### DATA FOR THE TASK
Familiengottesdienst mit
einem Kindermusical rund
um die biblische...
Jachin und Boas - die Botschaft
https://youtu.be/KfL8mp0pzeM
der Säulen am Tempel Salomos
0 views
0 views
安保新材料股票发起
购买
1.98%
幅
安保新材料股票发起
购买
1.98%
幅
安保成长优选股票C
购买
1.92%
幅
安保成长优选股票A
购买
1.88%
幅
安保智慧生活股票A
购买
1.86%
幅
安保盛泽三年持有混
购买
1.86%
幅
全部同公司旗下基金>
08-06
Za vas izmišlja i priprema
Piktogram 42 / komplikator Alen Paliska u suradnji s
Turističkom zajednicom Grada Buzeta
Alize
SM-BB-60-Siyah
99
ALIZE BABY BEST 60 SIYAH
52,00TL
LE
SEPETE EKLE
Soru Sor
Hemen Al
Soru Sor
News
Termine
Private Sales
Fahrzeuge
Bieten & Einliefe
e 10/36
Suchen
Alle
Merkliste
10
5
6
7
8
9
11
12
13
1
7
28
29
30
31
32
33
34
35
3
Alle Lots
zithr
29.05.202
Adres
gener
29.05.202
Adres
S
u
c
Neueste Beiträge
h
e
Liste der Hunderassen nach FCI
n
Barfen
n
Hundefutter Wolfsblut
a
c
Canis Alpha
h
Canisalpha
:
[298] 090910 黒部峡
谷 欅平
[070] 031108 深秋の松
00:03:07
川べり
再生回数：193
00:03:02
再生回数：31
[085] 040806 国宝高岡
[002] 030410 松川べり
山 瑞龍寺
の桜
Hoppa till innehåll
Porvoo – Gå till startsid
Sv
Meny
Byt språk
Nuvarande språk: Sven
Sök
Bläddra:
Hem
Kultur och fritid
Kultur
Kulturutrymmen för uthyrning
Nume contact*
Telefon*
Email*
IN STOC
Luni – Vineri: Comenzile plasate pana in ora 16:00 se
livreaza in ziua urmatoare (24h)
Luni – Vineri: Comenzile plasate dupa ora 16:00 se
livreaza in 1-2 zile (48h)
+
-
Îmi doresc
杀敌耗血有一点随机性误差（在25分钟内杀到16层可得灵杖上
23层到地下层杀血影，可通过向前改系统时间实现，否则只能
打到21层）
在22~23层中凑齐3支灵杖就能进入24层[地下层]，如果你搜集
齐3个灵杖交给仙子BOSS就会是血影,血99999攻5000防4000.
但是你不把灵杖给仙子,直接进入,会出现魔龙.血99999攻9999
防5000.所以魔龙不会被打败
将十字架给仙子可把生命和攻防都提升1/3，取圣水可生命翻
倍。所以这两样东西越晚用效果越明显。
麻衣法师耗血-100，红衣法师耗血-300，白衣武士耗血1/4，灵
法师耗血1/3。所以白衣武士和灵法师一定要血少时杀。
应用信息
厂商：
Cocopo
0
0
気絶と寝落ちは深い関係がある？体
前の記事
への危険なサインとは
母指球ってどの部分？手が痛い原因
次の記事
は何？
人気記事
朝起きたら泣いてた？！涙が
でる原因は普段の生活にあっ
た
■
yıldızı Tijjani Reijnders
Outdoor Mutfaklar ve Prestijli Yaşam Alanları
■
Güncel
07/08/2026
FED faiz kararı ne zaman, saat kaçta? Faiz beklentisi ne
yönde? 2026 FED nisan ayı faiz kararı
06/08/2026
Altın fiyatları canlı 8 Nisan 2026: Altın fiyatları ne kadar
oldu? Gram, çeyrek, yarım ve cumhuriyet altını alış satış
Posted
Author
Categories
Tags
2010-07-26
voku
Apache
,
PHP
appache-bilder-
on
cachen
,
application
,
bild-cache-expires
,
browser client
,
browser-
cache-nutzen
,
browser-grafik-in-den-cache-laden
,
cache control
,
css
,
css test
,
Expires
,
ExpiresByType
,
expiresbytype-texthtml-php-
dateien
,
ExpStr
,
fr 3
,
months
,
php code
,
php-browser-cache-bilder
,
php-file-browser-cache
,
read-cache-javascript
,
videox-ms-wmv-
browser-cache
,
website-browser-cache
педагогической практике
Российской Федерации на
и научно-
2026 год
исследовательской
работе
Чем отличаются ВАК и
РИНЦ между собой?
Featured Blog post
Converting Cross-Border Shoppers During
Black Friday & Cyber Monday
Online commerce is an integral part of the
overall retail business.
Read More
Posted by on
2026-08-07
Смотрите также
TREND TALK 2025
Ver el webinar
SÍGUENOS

### TASK
Across all the entries above, count each line that has the word "Luni" in it, and give only the count.

### TASK SOLUTION
2